In January 2014, a three-foot meteor screamed through our atmosphere at the blistering speed of 134,200 mph and crash-landed somewhere in Papua New Guinea. Since then, the event has acquired mythic proportions, especially after American military officials confirmed that it almost certainly came from outside our solar system.

Avi Loeb, one of the most prominent alien hunters in recent years and a Harvard University astrophysicist, has been intent on proving that the Papua New Guinea meteor — technically called CNEOS 2014-01-08 — might actually be an alien spacecraft, so he recently organized an expedition to comb the ocean floor in the vicinity of the meteor's sighting for evidence.

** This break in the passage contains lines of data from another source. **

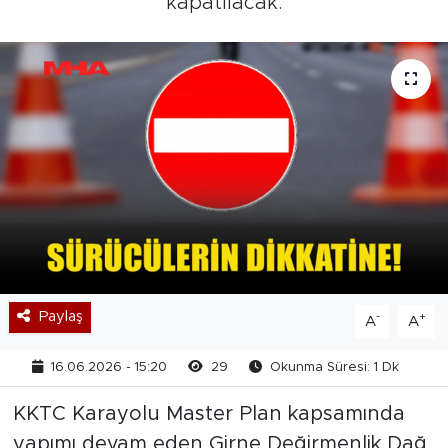
kapatılacak.
Paylaş
-
+
A
A
16.06.2026 - 15:20
29
Okunma Süresi: 1 Dk
KKTC Karayolu Master Plan kapsamında
yapımı devam eden Girne Değirmenlik Dağ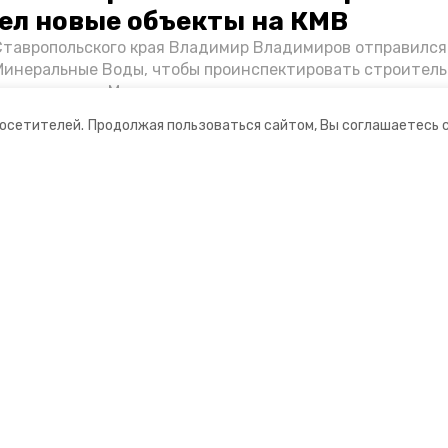
ел новые объекты на КМВ
Ставропольского края Владимир Владимиров отправился
Минеральные Воды, чтобы проинспектировать строител
Кисловодске и Минводах, а также выслушать предложени
овых точек притяжения для местных жителей. Подробне
посетителей.
Продолжая пользоваться сайтом, Вы соглашаетесь 
Победы26».
ании
Мы в соцсетях
нты
ная информация
 портал Минераловодского городского окру
ионное агентство»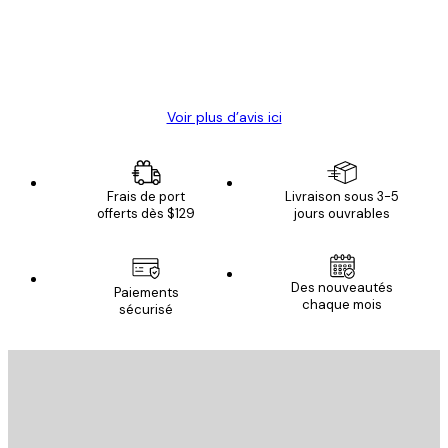
4 juin
Christelle K
Voir plus d’avis ici
Frais de port
Livraison sous 3-5
offerts dès $129
jours ouvrables
Des nouveautés
Paiements
chaque mois
sécurisé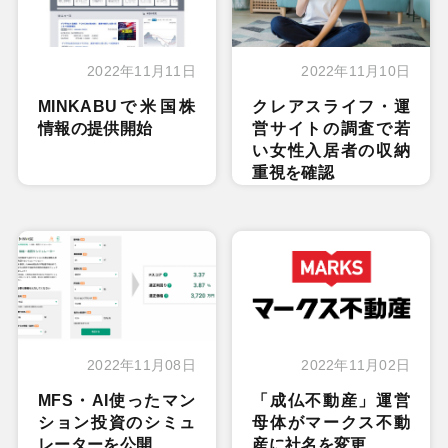
2022年11月11日
2022年11月10日
MINKABUで米国株
クレアスライフ・運
情報の提供開始
営サイトの調査で若
い女性入居者の収納
重視を確認
2022年11月08日
2022年11月02日
MFS・AI使ったマン
「成仏不動産」運営
ション投資のシミュ
母体がマークス不動
レーターを公開
産に社名を変更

So far, he's found tiny balls of glassed rock and metal, which some have dismissed as industrial waste. Undeterred by naysayers and flush with cash from an interested public, he told The Guardian in a new article that he's headed back again to Papua New Guinea in the spring to hopefully find bigger fragments of what he still thinks could have come from an alien probe.

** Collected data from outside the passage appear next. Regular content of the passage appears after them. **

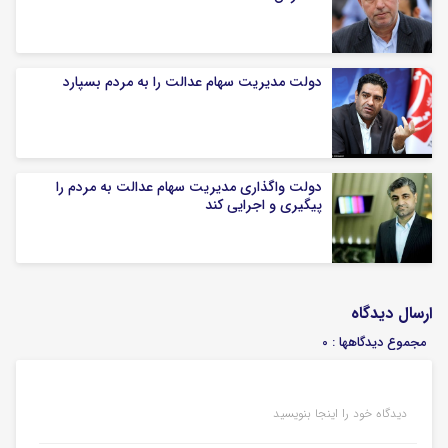
دولت مدیریت سهام عدالت را به مردم بسپارد
دولت واگذاری مدیریت سهام عدالت به مردم را
پیگیری و اجرایی کند
ارسال دیدگاه
مجموع دیدگاهها : 0
دیدگاه خود را اینجا بنویسید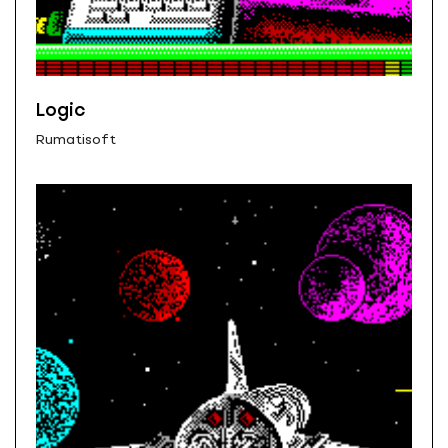
Logic
Rumatisoft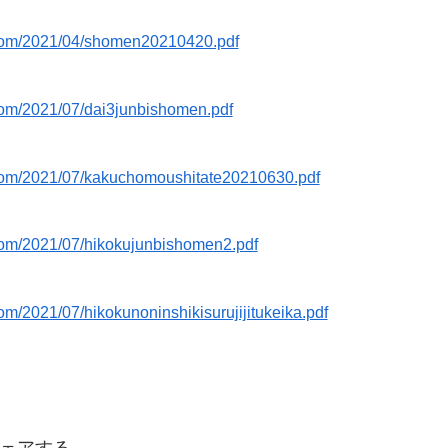
s.com/2021/04/shomen20210420.pdf
.com/2021/07/dai3junbishomen.pdf
s.com/2021/07/kakuchomoushitate20210630.pdf
.com/2021/07/hikokujunbishomen2.pdf
om/2021/07/hikokunoninshikisurujijitukeika.pdf
ェアする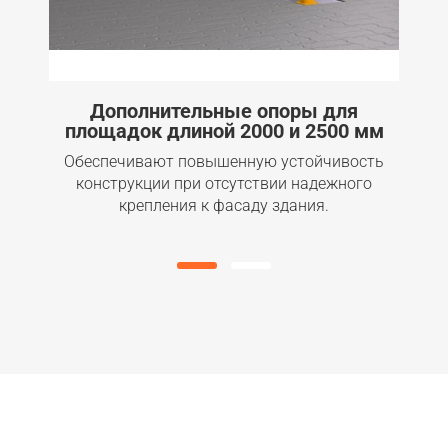
Дополнительные опоры для
Окр
площадок длиной 2000 и 2500 мм
Обеспечивают повышенную устойчивость
для 
конструкции при отсутствии надежного
крепления к фасаду здания.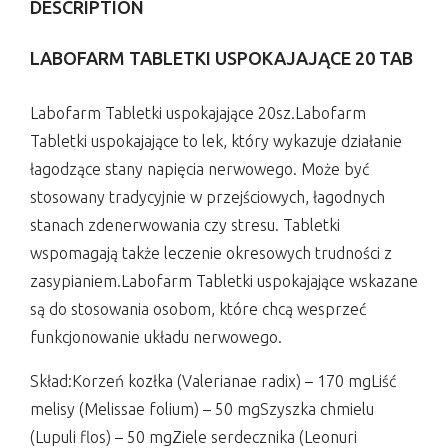
DESCRIPTION
LABOFARM TABLETKI USPOKAJAJĄCE 20 TAB
Labofarm Tabletki uspokajające 20sz.Labofarm
Tabletki uspokajające to lek, który wykazuje działanie
łagodzące stany napięcia nerwowego. Może być
stosowany tradycyjnie w przejściowych, łagodnych
stanach zdenerwowania czy stresu. Tabletki
wspomagają także leczenie okresowych trudności z
zasypianiem.Labofarm Tabletki uspokajające wskazane
są do stosowania osobom, które chcą wesprzeć
funkcjonowanie układu nerwowego.
Skład:Korzeń kozłka (Valerianae radix) – 170 mgLiść
melisy (Melissae folium) – 50 mgSzyszka chmielu
(Lupuli flos) – 50 mgZiele serdecznika (Leonuri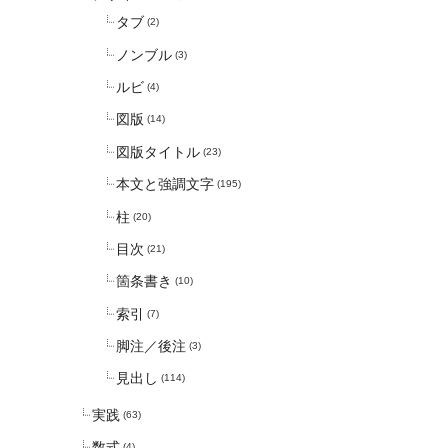
タブ
(2)
ノンブル
(3)
ルビ
(4)
図版
(14)
図版タイトル
(23)
本文と強調文字
(195)
柱
(20)
目次
(21)
箇条書き
(10)
索引
(7)
脚注／後注
(3)
見出し
(114)
実践
(63)
数式
(4)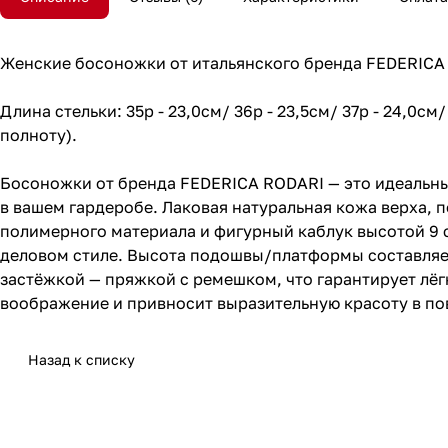
Женские босоножки от итальянского бренда FEDERICA
Длина стельки: 35р - 23,0см/ 36р - 23,5см/ 37р - 24,0см
полноту).
Босоножки от бренда FEDERICA RODARI — это идеальный
в вашем гардеробе. Лаковая натуральная кожа верха, 
полимерного материала и фигурный каблук высотой 9 
деловом стиле. Высота подошвы/платформы составляет
застёжкой — пряжкой с ремешком, что гарантирует лё
воображение и привносит выразительную красоту в по
Назад к списку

"Then you can easily tell if it’s a rock or a technological gadget base," he told the newspaper in a wide-ranging interview. Presumably joking, he added that, "of course, if it’s a gadget, it would have screws, it would have perhaps buttons on it."

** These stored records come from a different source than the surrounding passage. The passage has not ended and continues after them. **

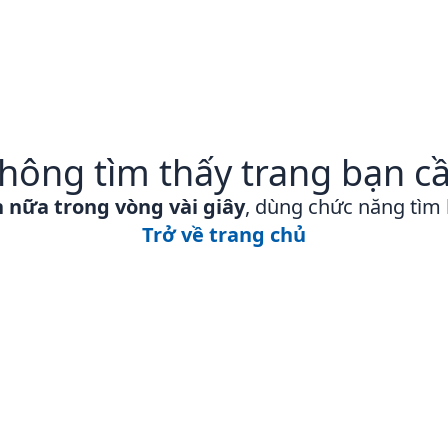
hông tìm thấy trang bạn c
n nữa trong vòng vài giây
, dùng chức năng tìm
Trở về trang chủ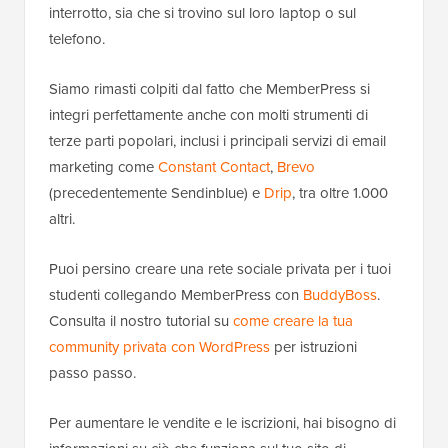
interrotto, sia che si trovino sul loro laptop o sul
telefono.
Siamo rimasti colpiti dal fatto che MemberPress si
integri perfettamente anche con molti strumenti di
terze parti popolari, inclusi i principali servizi di email
marketing come
Constant Contact
,
Brevo
(precedentemente Sendinblue) e
Drip
, tra oltre 1.000
altri.
Puoi persino creare una rete sociale privata per i tuoi
studenti collegando MemberPress con
BuddyBoss
.
Consulta il nostro tutorial su
come creare la tua
community privata con WordPress
per istruzioni
passo passo.
Per aumentare le vendite e le iscrizioni, hai bisogno di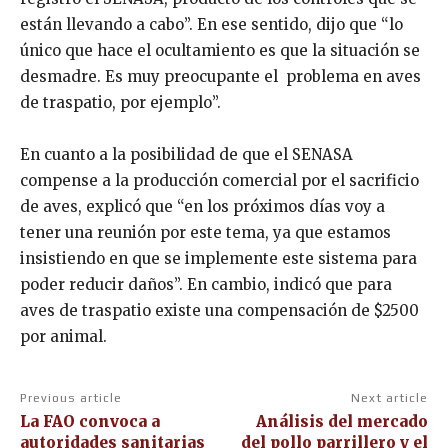
están llevando a cabo”. En ese sentido, dijo que “lo
único que hace el ocultamiento es que la situación se
desmadre. Es muy preocupante el problema en aves
de traspatio, por ejemplo”.
En cuanto a la posibilidad de que el SENASA
compense a la producción comercial por el sacrificio
de aves, explicó que “en los próximos días voy a
tener una reunión por este tema, ya que estamos
insistiendo en que se implemente este sistema para
poder reducir daños”. En cambio, indicó que para
aves de traspatio existe una compensación de $2500
por animal.
Previous article
Next article
La FAO convoca a
Análisis del mercado
autoridades sanitarias
del pollo parrillero y el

There's been an incredible amount of interest around Loeb's work, which attracted a Netflix crew who tagged along on an expedition he spearheaded earlier this year to Papua New Guinea, according to The Guardian.

And it's not just Loeb getting headlines on the search for extraterrestrial life. The year 2023 has been a bonanza for the alien crowd, with congressional hearings and a push to declassify documents about unidentified flying objects (another interest of Loeb, who's been working on a UFO-spotting system).

Loeb is one of the most prominent academics riding — or perhaps sometimes pushing — this wave of alien fandom, complete with his Harvard bonafides and his long track record of publishing more traditional scientific research. His distinguished curriculum vitae lends an air of imprimatur to what some think is a quixotic quest.

He has sometimes alienated more sober-minded colleagues with his search for non-terrestrial lifeforms or their tech, as well as with his penchant for spreading the word on his findings beyond the confines of peer-reviewed papers. These have taken the form of blogs, a Times Square advertisement, a best selling book, and a one-man show, according to The Guardian. And of course the Netflix crew that filmed him in Papua New Guinea.

What has Loeb convinced that the meteor in Papua New Guinea could be of alien origin? He told The Guardian that the meteor "did not burn up high above the Earth" is a sign that it could be made of "artificial" material.

"This object was faster than 95 percent of the stars near the Sun, relative to what is called the local standard," he said in the interview. "That’s what led me originally to suspect maybe it’s a spacecraft. It was able to maintain its integrity to very high stress. And so, we said it must be tougher than even iron meteorites."

Whatever Loeb finds in his next trip, it'll surely grab headlines — and we'll be watching.